First, my sincere apologies for the lack of updates recently. I’ve been traveling for the last two years and spent very little time in Thailand, so didn’t have a lot of relevant ideas related to the blog.
With that out of the way, I came across this interesting article recently: https://www.chiangraitimes.com/tourism/expats-changing-their-minds-and-relocating-to-vietnam/
The core point of the article is that, as Thailand tightens up its visa system and the cost of living increases, a large number of Western expats are trading it in for life in Vietnam.
This is interesting to me because, until recently, I never viewed Vietnam as an equally nice place to live as Thailand. Thailand, to me, always had a fairly significant advantage over its neighbors, with the exception of Malaysia — which is a place I’ve always enjoyed visiting, but have no particularly desire to move to.
Well, the times are changing and, as the article says, many people are leaving Thailand for greener (or, I should say “redder,” considering the national colors of Vietnam) pastures.

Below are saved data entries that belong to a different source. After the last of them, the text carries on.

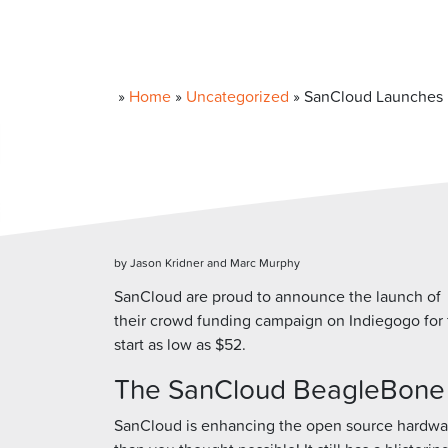
»
Home
»
Uncategorized
»
SanCloud Launches 
by Jason Kridner and Marc Murphy
SanCloud are proud to announce the launch of
their crowd funding campaign on Indiegogo for
start as low as $52.
The SanCloud BeagleBone En
SanCloud is enhancing the open source hardwa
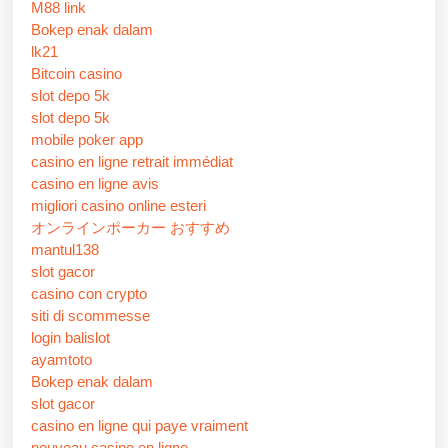
M88 link
Bokep enak dalam
lk21
Bitcoin casino
slot depo 5k
slot depo 5k
mobile poker app
casino en ligne retrait immédiat
casino en ligne avis
migliori casino online esteri
オンラインポーカー おすすめ
mantul138
slot gacor
casino con crypto
siti di scommesse
login balislot
ayamtoto
Bokep enak dalam
slot gacor
casino en ligne qui paye vraiment
nouveau casino en ligne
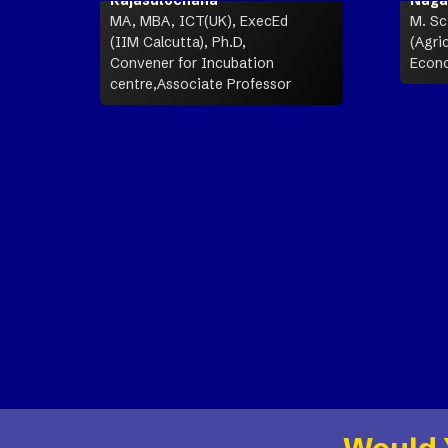
MA, MBA, ICT(UK), ExecEd
M. Sc.
(IIM Calcutta), Ph.D,
(Agric
Convener for Incubation
Econo
centre,Associate Professor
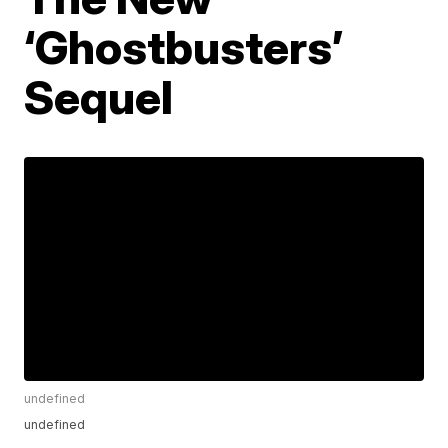
‘Ghostbusters’
Sequel
undefined
undefined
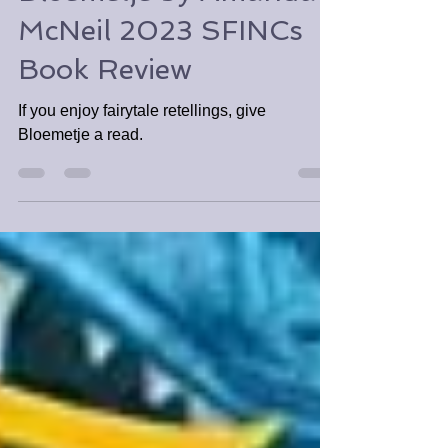
Tabitha Tomala
Nov 23, 2023
3 min read
Bloemetje by Amanda
McNeil 2023 SFINCs
Book Review
If you enjoy fairytale retellings, give
Bloemetje a read.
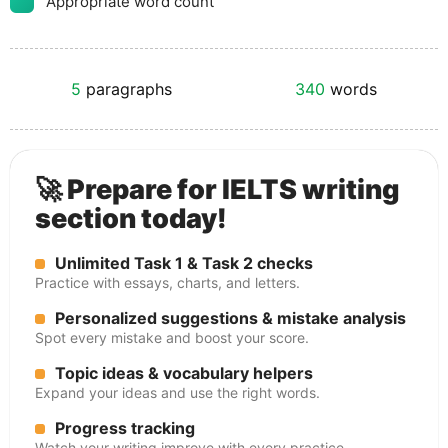
Appropriate word count
5
paragraphs
340
words
🚀 Prepare for IELTS writing
section today!
Unlimited Task 1 & Task 2 checks
Practice with essays, charts, and letters.
Personalized suggestions & mistake analysis
Spot every mistake and boost your score.
Topic ideas & vocabulary helpers
Expand your ideas and use the right words.
Progress tracking
Watch your writing improve with every practice.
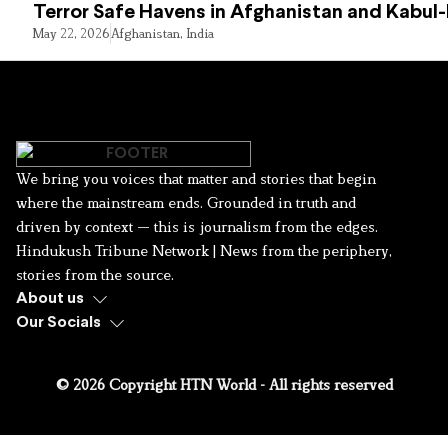
Terror Safe Havens in Afghanistan and Kabul
May 22, 2026
Afghanistan
,
India
We bring you voices that matter and stories that begin
where the mainstream ends. Grounded in truth and
driven by context — this is journalism from the edges.
Hindukush Tribune Network | News from the periphery,
stories from the source.
About us
Our Socials
© 2026 Copyright HTN World - All rights reserved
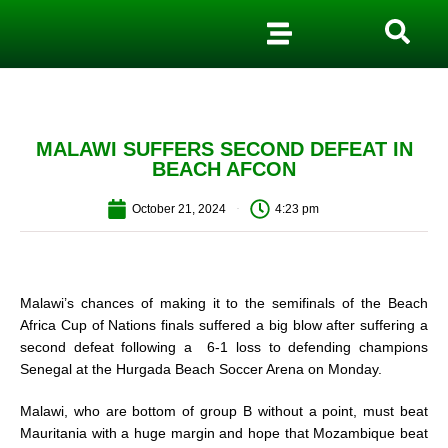
MALAWI SUFFERS SECOND DEFEAT IN
BEACH AFCON
October 21, 2024
4:23 pm
Malawi’s chances of making it to the semifinals of the Beach
Africa Cup of Nations finals suffered a big blow after suffering a
second defeat following a 6-1 loss to defending champions
Senegal at the Hurgada Beach Soccer Arena on Monday.
Malawi, who are bottom of group B without a point, must beat
Mauritania with a huge margin and hope that Mozambique beat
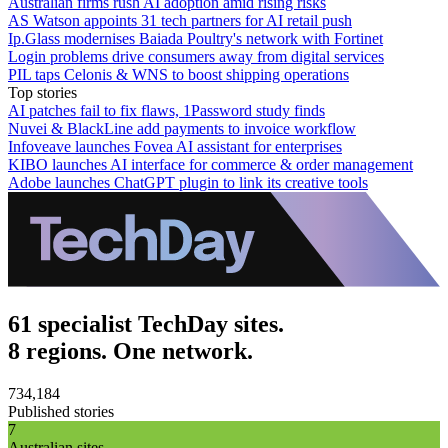
Australian firms rush AI adoption amid rising risks
AS Watson appoints 31 tech partners for AI retail push
Ip.Glass modernises Baiada Poultry's network with Fortinet
Login problems drive consumers away from digital services
PIL taps Celonis & WNS to boost shipping operations
Top stories
AI patches fail to fix flaws, 1Password study finds
Nuvei & BlackLine add payments to invoice workflow
Infoveave launches Fovea AI assistant for enterprises
KIBO launches AI interface for commerce & order management
Adobe launches ChatGPT plugin to link its creative tools
61 specialist TechDay sites.
8 regions. One network.
734,184
Published stories
7
Australian sites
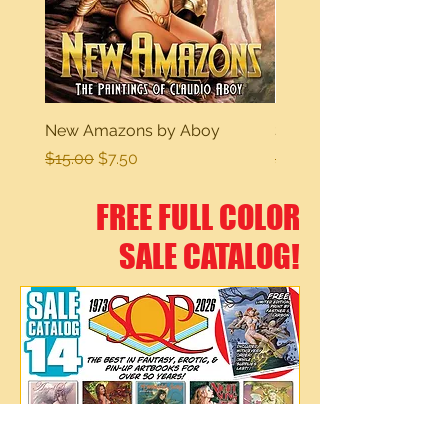
New Amazons by Aboy
Sexy Dreams
Regular Price
Sale Price
Regular Price
$15.00
$7.50
$15.00
FREE FULL COLOR
SALE CATALOG!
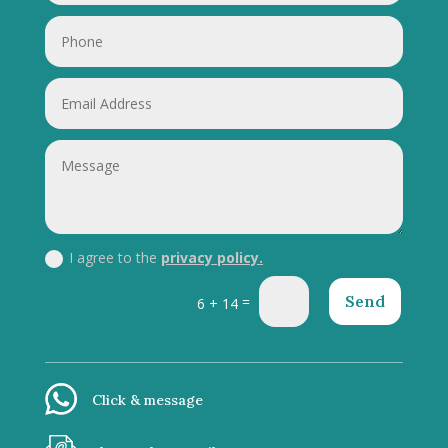
I agree to the
privacy policy.
Send
=
6 + 14
Click & message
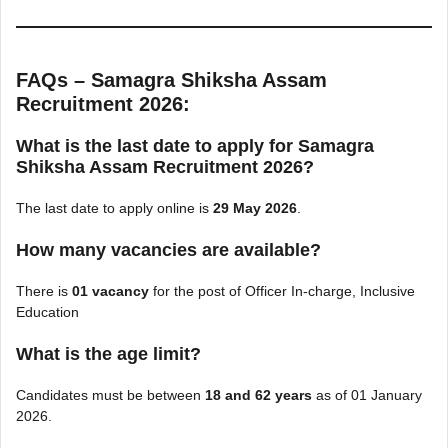
FAQs – Samagra Shiksha Assam
Recruitment 2026:
What is the last date to apply for Samagra
Shiksha Assam Recruitment 2026?
The last date to apply online is
29 May 2026
.
How many vacancies are available?
There is
01 vacancy
for the post of Officer In-charge, Inclusive
Education
What is the age limit?
Candidates must be between
18 and 62 years
as of 01 January
2026.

Part of this is due to the changes in visas, which, as the article says, have become frustrating recently. The last time I visited Thailand I was quizzed by immigration about whether or not I planned to work in the country on a tourist visa despite having been out of the country for almost four months at a time.
I’m not the only person that has experienced this, by the way. After talking to a number of friends that either travel to Thailand often or live there on-and-off using tourist visas (none of whom work illegally in Thailand), others have had similar experiences.
Another factor that’s undoubtedly causing this exodus is the overly strong Thai baht. When I first moved to Thailand, one US dollar bought almost 40 baht. Today, it barely gets you 30 baht. Along with this strong currency there’s also been a huge increase in costs, meaning that an item that cost 100 baht ($2.50 USD about a decade ago) may now cost 200 baht ($6.70, at the current exchange rate).
You can see this huge change in currency value here (select the 10 year chart to see recent changes). Needless to say, this is a massive factor for many expats who earn in a foreign currency, or live on a fixed income pension.
The third factor, that I think is not adequately mentioned, is the big increase in livability in Thailand’s neighbors, particularly Vietnam.
The first time I visited Vietnam, which is more than 10 years ago now, the country wasn’t very developed. There were few apartments similar to those found in Thailand and the prices for those that were available was higher than in places like Bangkok or Chiang Mai, I assume as a result of the limited supply.
The same was true of supermarkets and other essentials. There were few Western quality supermarkets and the few that were available were often overpriced. Similar story with dining options, things to do, travel opportunities and so on.
Compare that to today. A quick glance at a real estate agency website such as RentPro shows countless apartment buildings near identical to those in Bangkok, usually at prices about 30% lower. Big C, a Thai company, has expanded massively into Vietnam, along with a wide range of other supermarket brands. There are malls everywhere, including the extremely impressive Saigon Center in District 1 of Saigon.
Put simply, Thailand’s competition (at least from the perspective of a destination for Western expats) is starting to catch up with it. While there’s still a gap between Thailand and Vietnam, it’s nowhere near as large as it used to be.
With Thailand largely stagnating economically, there could eventually come a time when Vietnam becomes the predominant destination for Western expats in Asia. Will that come soon? Most likely not, although the outflow of productive, often talented people from Thailand doesn’t seem to be slowing down.